However, because restricted securities may only be sold privately or in an
offering registered under the Securities Act of 1933, or pursuant to an
exemption from such registration, substantial time may be required to sell such
securities, and there is greater than usual risk of price decline prior to sale.

    In addition, the Fund may purchase certain securities ("Rule 144A
securities") for which there is a secondary market of qualified institutional
buyers, as contemplated by Rule 144A under the Securities Act of 1933.
Rule 144A provides an exemption from the registration requirements of the
Securities Act for the resale of certain restricted securities to qualified
institutional buyers.

    The Adviser, under the supervision of the Board of Directors, will consider
whether securities purchased under Rule 144A are liquid or illiquid for purposes
of the Fund's limitation on investment in securities which are not readily
marketable or are illiquid.

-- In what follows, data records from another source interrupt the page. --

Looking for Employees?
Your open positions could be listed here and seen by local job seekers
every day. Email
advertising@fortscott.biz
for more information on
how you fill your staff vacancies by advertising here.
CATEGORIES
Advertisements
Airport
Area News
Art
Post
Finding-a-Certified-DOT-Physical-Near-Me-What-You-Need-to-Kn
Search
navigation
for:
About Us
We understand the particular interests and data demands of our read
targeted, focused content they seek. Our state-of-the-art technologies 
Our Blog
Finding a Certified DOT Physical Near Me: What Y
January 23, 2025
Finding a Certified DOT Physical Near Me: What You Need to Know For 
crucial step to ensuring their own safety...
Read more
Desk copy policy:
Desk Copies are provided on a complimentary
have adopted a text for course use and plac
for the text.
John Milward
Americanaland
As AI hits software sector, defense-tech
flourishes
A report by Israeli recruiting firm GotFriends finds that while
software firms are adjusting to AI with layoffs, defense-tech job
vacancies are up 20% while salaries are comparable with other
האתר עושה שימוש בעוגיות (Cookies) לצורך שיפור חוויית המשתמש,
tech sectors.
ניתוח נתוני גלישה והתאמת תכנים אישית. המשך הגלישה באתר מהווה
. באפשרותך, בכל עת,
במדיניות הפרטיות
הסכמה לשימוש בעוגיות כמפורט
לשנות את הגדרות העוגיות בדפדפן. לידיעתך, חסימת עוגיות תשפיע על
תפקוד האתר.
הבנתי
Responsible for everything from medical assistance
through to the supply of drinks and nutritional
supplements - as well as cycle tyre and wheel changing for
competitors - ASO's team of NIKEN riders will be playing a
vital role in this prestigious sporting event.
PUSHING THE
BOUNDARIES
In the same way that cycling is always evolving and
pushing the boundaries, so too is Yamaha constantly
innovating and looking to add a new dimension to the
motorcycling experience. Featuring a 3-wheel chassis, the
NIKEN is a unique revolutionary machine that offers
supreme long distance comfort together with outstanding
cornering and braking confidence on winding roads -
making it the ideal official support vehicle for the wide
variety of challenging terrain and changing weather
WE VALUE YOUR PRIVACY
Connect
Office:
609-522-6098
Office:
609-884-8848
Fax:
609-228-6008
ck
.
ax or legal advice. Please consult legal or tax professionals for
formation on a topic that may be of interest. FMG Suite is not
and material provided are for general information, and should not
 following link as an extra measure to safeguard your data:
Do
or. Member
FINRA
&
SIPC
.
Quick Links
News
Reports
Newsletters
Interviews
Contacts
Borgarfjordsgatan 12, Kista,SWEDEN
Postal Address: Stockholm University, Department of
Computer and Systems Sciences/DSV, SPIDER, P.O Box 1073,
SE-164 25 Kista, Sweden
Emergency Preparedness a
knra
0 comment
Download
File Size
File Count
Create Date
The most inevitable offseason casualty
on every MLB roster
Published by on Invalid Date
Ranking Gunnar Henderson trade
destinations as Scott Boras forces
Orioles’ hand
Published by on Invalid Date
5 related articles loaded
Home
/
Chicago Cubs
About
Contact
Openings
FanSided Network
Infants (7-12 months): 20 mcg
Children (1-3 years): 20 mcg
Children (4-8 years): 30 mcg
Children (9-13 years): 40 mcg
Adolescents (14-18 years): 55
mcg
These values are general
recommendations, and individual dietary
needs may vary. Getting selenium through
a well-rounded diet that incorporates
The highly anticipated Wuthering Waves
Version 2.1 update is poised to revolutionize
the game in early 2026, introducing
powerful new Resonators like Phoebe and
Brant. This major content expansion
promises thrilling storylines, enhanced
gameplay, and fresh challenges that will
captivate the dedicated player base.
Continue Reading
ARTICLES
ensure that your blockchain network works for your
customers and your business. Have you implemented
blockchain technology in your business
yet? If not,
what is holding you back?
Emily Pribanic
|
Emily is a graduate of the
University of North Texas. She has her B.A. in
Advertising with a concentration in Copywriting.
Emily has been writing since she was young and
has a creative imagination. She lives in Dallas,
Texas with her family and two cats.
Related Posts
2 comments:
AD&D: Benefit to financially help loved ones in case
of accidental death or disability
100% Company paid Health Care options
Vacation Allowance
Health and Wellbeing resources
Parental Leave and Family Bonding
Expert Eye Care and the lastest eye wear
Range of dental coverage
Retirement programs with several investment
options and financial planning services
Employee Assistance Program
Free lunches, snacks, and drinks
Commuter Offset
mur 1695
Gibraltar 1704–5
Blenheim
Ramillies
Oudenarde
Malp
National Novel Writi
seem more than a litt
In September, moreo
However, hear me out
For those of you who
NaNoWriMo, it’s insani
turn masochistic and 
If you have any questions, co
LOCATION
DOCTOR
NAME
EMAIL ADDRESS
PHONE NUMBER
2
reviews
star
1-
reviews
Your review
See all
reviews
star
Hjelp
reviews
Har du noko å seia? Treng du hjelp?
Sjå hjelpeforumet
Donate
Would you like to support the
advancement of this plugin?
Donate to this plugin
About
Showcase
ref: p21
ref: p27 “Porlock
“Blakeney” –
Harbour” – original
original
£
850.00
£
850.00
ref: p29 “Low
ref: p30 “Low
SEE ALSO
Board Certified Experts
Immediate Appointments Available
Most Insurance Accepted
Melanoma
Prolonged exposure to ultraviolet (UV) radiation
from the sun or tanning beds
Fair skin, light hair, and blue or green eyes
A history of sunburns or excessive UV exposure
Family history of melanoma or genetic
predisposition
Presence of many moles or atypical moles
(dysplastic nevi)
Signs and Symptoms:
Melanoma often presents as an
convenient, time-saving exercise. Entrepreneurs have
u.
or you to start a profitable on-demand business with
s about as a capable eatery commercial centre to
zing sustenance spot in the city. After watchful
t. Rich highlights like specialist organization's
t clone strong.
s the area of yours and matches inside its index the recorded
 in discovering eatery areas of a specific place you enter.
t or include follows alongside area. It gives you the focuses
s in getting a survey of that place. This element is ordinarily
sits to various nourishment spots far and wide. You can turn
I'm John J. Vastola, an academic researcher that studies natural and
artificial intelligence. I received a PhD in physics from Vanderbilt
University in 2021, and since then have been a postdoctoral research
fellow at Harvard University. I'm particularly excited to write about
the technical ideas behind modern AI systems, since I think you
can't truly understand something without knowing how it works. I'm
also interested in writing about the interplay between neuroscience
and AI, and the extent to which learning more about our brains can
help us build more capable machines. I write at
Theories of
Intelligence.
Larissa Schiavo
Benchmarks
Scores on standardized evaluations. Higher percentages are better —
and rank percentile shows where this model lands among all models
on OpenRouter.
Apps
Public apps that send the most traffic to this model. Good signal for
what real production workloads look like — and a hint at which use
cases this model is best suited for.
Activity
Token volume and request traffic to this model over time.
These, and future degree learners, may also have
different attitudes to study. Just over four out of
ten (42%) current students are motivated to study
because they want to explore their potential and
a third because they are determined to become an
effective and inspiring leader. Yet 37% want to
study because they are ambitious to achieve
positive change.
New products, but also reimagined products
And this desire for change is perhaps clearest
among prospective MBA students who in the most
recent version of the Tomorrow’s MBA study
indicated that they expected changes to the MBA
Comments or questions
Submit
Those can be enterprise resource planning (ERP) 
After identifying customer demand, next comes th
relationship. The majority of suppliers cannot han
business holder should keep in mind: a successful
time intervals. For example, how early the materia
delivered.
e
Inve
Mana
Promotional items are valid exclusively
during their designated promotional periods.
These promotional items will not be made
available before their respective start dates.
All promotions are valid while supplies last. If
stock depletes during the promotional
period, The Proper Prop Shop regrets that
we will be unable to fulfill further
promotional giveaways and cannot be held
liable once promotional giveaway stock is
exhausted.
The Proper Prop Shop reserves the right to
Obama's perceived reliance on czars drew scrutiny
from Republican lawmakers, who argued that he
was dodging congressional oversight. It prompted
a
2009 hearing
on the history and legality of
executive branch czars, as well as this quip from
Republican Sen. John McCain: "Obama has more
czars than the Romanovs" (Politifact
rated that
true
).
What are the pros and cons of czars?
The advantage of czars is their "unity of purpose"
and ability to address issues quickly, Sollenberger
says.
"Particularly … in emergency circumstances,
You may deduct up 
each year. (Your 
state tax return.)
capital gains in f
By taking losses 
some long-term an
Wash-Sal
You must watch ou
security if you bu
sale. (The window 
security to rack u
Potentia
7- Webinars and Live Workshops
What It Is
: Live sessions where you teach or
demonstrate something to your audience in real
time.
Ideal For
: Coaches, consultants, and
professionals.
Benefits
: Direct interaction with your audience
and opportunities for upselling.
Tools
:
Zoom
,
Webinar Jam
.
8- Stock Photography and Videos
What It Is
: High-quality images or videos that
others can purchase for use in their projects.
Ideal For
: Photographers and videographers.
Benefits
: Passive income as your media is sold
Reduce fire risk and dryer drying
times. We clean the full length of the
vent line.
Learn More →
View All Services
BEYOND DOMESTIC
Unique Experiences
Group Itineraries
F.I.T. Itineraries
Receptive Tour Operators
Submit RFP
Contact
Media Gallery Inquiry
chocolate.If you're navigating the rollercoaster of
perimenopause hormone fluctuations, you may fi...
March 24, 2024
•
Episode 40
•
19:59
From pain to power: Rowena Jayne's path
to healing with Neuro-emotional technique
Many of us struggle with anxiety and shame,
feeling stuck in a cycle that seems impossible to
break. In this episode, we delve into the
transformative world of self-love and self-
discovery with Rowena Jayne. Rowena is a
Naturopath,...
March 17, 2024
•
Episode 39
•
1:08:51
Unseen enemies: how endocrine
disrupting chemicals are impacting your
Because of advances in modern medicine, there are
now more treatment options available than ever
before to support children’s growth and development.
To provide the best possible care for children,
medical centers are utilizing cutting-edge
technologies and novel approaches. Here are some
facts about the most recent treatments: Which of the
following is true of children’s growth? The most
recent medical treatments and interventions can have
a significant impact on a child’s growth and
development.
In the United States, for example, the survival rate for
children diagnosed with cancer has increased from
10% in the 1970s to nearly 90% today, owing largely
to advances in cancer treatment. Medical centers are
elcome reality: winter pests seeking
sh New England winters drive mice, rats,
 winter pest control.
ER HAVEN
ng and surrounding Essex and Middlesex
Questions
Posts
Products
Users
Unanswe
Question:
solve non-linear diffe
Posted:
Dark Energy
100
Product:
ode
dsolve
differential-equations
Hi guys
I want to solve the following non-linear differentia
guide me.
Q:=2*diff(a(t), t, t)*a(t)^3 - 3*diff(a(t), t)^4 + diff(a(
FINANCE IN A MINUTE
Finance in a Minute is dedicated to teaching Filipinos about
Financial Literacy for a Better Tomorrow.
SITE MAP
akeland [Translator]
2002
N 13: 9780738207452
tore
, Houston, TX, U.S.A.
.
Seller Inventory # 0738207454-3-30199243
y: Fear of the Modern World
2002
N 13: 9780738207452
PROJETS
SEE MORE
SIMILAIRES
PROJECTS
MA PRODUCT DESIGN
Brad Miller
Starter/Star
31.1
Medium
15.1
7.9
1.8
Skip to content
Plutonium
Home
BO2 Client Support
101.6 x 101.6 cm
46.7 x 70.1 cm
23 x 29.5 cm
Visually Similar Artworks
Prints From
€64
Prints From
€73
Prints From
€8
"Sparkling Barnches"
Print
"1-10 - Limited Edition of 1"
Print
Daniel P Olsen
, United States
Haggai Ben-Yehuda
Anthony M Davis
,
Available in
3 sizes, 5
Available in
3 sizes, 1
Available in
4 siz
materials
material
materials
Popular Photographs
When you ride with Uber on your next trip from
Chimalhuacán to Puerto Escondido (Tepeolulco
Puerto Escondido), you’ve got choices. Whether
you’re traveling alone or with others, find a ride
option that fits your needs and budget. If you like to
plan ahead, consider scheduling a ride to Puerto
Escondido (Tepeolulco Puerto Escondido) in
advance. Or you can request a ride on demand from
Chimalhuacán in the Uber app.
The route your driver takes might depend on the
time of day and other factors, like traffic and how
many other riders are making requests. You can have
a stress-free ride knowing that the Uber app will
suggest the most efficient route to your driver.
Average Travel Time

Among the factors to be considered are the frequency
of trades and quotes, the number of dealers and potential purchasers, dealer
undertakings to make a market and the nature of the security and the time needed
to dispose of it.

    To the extent that the liquid Rule 144A securities that the Fund holds
become illiquid, due to lack of sufficient qualified institutional buyers or
market or other conditions, the percentage of the Fund's assets invested in
illiquid assets would increase. The Adviser, under the supervision of the Board
of Directors, will monitor the Fund's investments in Rule 144A securities and
will consider appropriate measures to enable the Fund to maintain sufficient
liquidity for operating purposes and to meet redemption requests.

    - STOCK INDEX FUTURES CONTRACTS AND OPTIONS THEREON.  The Fund may trade in
stock index futures contracts and in options on such contracts. Such contracts
will be entered into on exchanges designated by the Commodity Futures Trading
Commission ("CFTC").

    The Fund's futures and options on futures transactions must constitute bona
fide hedging or other risk management purposes pursuant to regulations
promulgated by the CFTC. In addition, the Fund may not engage in such activities
generally if the sum of the amount of initial margin deposits

                                      B-2
<PAGE>
and premiums paid for unexpired commodity options would exceed 5% of the fair
market value of the Fund's net assets, after taking into account unrealized
profits and unrealized losses on such contracts it has entered into; provided,
however, that in the case of an option that is in-the-money at the time of
purchase, the in-the-money amount may be excluded in calculating the 5%. In
instances involving entering into long futures or options contracts by the Fund,
an amount equal to the market value of the futures contract will be deposited in
a segregated account with the Fund's custodian of cash and liquid securities to
collateralize the position and thereby insure that the use of such futures
contract is unleveraged. No more than 25% of the Fund's net assets may be
deposited in such segregated account.

    There can be no assurance of the Fund's successful use of stock index
futures as a hedging device. Hedging transactions involve certain risks. One
risk arises because of the imperfect correlation between movements in the price
of the stock index future and movements in the price of the securities which are
the subject of the hedge. The risk of imperfect correlation increases as the
composition of the Fund's securities portfolio diverges from the securities
included in the applicable stock index. In addition to the possibility that
there may be an imperfect correlation, or no correlation at all, between
movements in the stock index future and the portion of the portfolio being
hedged, the price of stock index futures may not correlate perfectly with the
movement in the stock index due to certain market distortions. Increased
participation by speculators in the futures market also may cause temporary
price distortions. Due to the possibility of price distortions in the futures
market and because of the imperfect correlation between movements in the stock
index and movements in the price of stock index futures, a correct forecast of
general market trends by the Adviser still may not result in a successful
hedging transaction.

    For example, should the Fund anticipate a decrease in the value of its
portfolio securities, it could enter into futures contracts to sell stock
indexes thereby partially hedging its portfolio against the anticipated losses.
Losses in the portfolio, if realized, should be partially offset by gains on the
futures contracts. Conversely, if the Fund anticipated purchasing additional
portfolio securities in a rising market, it could enter into futures contracts
to purchase stock indexes thereby locking in a price. The implementation of
these strategies by the Fund should be less expensive and more efficient than
buying and selling the individual securities at inopportune times.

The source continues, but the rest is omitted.